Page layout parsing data
──────────
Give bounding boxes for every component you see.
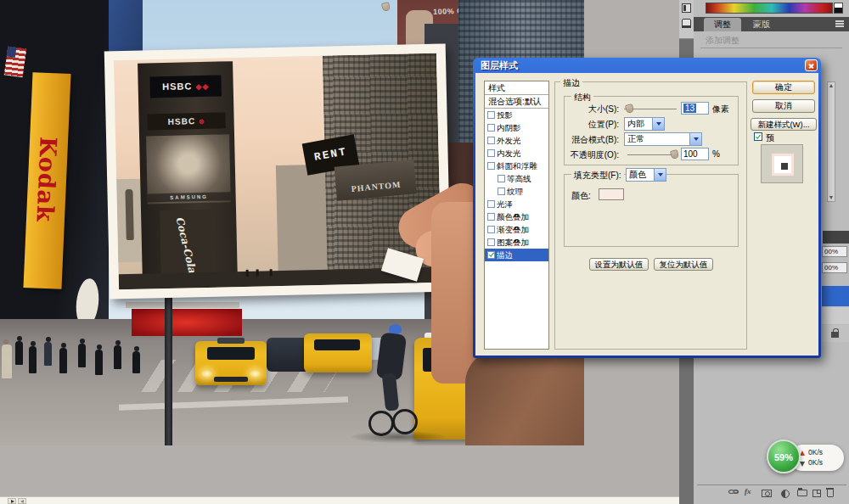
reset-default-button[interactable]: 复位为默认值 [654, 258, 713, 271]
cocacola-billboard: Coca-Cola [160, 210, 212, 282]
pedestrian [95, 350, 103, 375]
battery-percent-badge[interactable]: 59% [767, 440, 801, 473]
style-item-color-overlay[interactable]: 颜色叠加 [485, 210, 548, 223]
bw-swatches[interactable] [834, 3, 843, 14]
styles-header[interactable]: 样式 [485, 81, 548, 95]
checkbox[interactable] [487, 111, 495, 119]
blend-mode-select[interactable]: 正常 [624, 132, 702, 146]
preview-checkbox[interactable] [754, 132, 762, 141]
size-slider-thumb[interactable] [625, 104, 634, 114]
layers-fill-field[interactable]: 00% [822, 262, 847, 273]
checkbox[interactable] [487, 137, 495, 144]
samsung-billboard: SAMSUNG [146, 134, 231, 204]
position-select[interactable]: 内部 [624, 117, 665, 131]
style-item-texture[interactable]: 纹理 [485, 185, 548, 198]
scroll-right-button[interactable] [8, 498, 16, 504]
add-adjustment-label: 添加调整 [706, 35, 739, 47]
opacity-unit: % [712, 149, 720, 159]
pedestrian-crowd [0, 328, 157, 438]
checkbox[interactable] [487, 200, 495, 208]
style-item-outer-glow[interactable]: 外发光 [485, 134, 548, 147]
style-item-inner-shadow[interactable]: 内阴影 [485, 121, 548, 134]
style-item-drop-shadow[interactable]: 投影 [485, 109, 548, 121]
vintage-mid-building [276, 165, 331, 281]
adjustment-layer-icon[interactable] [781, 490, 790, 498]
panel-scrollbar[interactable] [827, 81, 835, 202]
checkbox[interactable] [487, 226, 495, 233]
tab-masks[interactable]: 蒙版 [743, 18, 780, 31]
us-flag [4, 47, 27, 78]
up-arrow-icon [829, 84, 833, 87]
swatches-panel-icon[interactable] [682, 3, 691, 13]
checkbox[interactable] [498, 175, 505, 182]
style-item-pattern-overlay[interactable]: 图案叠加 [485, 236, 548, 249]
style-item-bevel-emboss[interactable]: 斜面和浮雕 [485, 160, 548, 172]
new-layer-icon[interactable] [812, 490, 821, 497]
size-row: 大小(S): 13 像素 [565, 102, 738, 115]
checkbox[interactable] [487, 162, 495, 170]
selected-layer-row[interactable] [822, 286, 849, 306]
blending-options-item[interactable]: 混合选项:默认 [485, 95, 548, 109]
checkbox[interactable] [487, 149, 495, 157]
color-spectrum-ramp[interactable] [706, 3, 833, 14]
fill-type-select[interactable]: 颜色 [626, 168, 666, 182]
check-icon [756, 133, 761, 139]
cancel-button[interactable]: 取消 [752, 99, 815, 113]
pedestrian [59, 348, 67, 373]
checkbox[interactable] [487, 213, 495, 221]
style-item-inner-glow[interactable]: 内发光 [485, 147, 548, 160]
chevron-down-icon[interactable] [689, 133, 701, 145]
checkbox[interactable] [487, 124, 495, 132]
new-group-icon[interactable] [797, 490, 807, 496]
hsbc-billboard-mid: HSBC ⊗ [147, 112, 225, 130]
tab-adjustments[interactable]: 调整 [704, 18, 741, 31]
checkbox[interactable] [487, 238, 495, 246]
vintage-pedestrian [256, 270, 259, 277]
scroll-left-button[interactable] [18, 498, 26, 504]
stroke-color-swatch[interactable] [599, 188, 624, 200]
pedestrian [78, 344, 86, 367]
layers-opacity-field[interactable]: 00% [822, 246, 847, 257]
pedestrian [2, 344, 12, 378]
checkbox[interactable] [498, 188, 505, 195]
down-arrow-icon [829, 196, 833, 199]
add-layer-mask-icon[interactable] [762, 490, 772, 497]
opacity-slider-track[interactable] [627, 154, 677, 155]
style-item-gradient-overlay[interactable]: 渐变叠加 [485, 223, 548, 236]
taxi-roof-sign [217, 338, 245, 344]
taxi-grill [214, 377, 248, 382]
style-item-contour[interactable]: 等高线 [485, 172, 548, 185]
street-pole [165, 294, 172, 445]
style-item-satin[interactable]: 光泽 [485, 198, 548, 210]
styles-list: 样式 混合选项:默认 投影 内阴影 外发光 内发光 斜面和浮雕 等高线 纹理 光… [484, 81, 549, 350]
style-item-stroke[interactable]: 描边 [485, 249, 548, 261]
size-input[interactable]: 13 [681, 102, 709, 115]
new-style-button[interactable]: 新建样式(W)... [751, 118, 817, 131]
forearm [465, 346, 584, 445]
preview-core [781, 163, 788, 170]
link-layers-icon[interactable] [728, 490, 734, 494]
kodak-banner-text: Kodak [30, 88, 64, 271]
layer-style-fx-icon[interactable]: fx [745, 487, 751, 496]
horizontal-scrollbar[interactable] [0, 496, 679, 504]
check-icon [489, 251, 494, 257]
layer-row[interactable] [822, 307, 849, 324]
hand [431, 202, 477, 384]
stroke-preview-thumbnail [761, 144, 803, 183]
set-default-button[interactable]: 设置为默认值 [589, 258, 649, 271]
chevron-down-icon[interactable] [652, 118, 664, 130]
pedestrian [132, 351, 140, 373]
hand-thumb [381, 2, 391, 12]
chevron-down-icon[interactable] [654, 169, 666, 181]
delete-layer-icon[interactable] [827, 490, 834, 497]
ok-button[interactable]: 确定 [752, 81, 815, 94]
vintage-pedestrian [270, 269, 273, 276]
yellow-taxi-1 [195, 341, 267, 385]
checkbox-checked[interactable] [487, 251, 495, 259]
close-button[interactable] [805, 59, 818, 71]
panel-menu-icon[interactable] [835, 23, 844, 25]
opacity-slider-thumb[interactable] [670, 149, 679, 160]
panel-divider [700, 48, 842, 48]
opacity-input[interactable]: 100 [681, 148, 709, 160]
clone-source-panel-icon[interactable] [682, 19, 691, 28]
──────────
Requirement:
When you print the entries, keep every line exactly as it is and drop the pictures.

Written solution:
Give bounding boxes for every component you see.
reset-default-button[interactable]: 复位为默认值 [654, 258, 713, 271]
cocacola-billboard: Coca-Cola [160, 210, 212, 282]
pedestrian [95, 350, 103, 375]
battery-percent-badge[interactable]: 59% [767, 440, 801, 473]
style-item-color-overlay[interactable]: 颜色叠加 [485, 210, 548, 223]
bw-swatches[interactable] [834, 3, 843, 14]
styles-header[interactable]: 样式 [485, 81, 548, 95]
checkbox[interactable] [487, 111, 495, 119]
blend-mode-select[interactable]: 正常 [624, 132, 702, 146]
preview-checkbox[interactable] [754, 132, 762, 141]
size-slider-thumb[interactable] [625, 104, 634, 114]
layers-fill-field[interactable]: 00% [822, 262, 847, 273]
checkbox[interactable] [487, 137, 495, 144]
samsung-billboard: SAMSUNG [146, 134, 231, 204]
position-select[interactable]: 内部 [624, 117, 665, 131]
style-item-texture[interactable]: 纹理 [485, 185, 548, 198]
scroll-right-button[interactable] [8, 498, 16, 504]
add-adjustment-label: 添加调整 [706, 35, 739, 47]
opacity-unit: % [712, 149, 720, 159]
pedestrian-crowd [0, 328, 157, 438]
checkbox[interactable] [487, 200, 495, 208]
style-item-outer-glow[interactable]: 外发光 [485, 134, 548, 147]
style-item-inner-shadow[interactable]: 内阴影 [485, 121, 548, 134]
style-item-drop-shadow[interactable]: 投影 [485, 109, 548, 121]
vintage-mid-building [276, 165, 331, 281]
adjustment-layer-icon[interactable] [781, 490, 790, 498]
panel-scrollbar[interactable] [827, 81, 835, 202]
checkbox[interactable] [487, 226, 495, 233]
tab-masks[interactable]: 蒙版 [743, 18, 780, 31]
us-flag [4, 47, 27, 78]
up-arrow-icon [829, 84, 833, 87]
swatches-panel-icon[interactable] [682, 3, 691, 13]
checkbox[interactable] [498, 175, 505, 182]
style-item-pattern-overlay[interactable]: 图案叠加 [485, 236, 548, 249]
style-item-bevel-emboss[interactable]: 斜面和浮雕 [485, 160, 548, 172]
new-layer-icon[interactable] [812, 490, 821, 497]
size-row: 大小(S): 13 像素 [565, 102, 738, 115]
checkbox[interactable] [487, 162, 495, 170]
selected-layer-row[interactable] [822, 286, 849, 306]
blending-options-item[interactable]: 混合选项:默认 [485, 95, 548, 109]
checkbox[interactable] [487, 149, 495, 157]
color-spectrum-ramp[interactable] [706, 3, 833, 14]
fill-type-select[interactable]: 颜色 [626, 168, 666, 182]
check-icon [756, 133, 761, 139]
cancel-button[interactable]: 取消 [752, 99, 815, 113]
pedestrian [59, 348, 67, 373]
checkbox[interactable] [487, 213, 495, 221]
style-item-inner-glow[interactable]: 内发光 [485, 147, 548, 160]
chevron-down-icon[interactable] [689, 133, 701, 145]
checkbox[interactable] [487, 124, 495, 132]
new-group-icon[interactable] [797, 490, 807, 496]
hsbc-billboard-mid: HSBC ⊗ [147, 112, 225, 130]
tab-adjustments[interactable]: 调整 [704, 18, 741, 31]
checkbox[interactable] [487, 238, 495, 246]
vintage-pedestrian [256, 270, 259, 277]
scroll-left-button[interactable] [18, 498, 26, 504]
stroke-color-swatch[interactable] [599, 188, 624, 200]
pedestrian [78, 344, 86, 367]
layers-opacity-field[interactable]: 00% [822, 246, 847, 257]
pedestrian [2, 344, 12, 378]
checkbox[interactable] [498, 188, 505, 195]
down-arrow-icon [829, 196, 833, 199]
add-layer-mask-icon[interactable] [762, 490, 772, 497]
opacity-slider-track[interactable] [627, 154, 677, 155]
style-item-gradient-overlay[interactable]: 渐变叠加 [485, 223, 548, 236]
taxi-roof-sign [217, 338, 245, 344]
taxi-grill [214, 377, 248, 382]
style-item-contour[interactable]: 等高线 [485, 172, 548, 185]
street-pole [165, 294, 172, 445]
style-item-satin[interactable]: 光泽 [485, 198, 548, 210]
styles-list: 样式 混合选项:默认 投影 内阴影 外发光 内发光 斜面和浮雕 等高线 纹理 光… [484, 81, 549, 350]
style-item-stroke[interactable]: 描边 [485, 249, 548, 261]
size-input[interactable]: 13 [681, 102, 709, 115]
new-style-button[interactable]: 新建样式(W)... [751, 118, 817, 131]
forearm [465, 346, 584, 445]
preview-core [781, 163, 788, 170]
link-layers-icon[interactable] [728, 490, 734, 494]
kodak-banner-text: Kodak [30, 88, 64, 271]
layer-style-fx-icon[interactable]: fx [745, 487, 751, 496]
horizontal-scrollbar[interactable] [0, 496, 679, 504]
check-icon [489, 251, 494, 257]
layer-row[interactable] [822, 307, 849, 324]
hand [431, 202, 477, 384]
stroke-preview-thumbnail [761, 144, 803, 183]
set-default-button[interactable]: 设置为默认值 [589, 258, 649, 271]
chevron-down-icon[interactable] [652, 118, 664, 130]
pedestrian [132, 351, 140, 373]
hand-thumb [381, 2, 391, 12]
chevron-down-icon[interactable] [654, 169, 666, 181]
delete-layer-icon[interactable] [827, 490, 834, 497]
ok-button[interactable]: 确定 [752, 81, 815, 94]
vintage-pedestrian [270, 269, 273, 276]
yellow-taxi-1 [195, 341, 267, 385]
checkbox-checked[interactable] [487, 251, 495, 259]
close-button[interactable] [805, 59, 818, 71]
panel-menu-icon[interactable] [835, 23, 844, 25]
opacity-slider-thumb[interactable] [670, 149, 679, 160]
panel-divider [700, 48, 842, 48]
opacity-input[interactable]: 100 [681, 148, 709, 160]
clone-source-panel-icon[interactable] [682, 19, 691, 28]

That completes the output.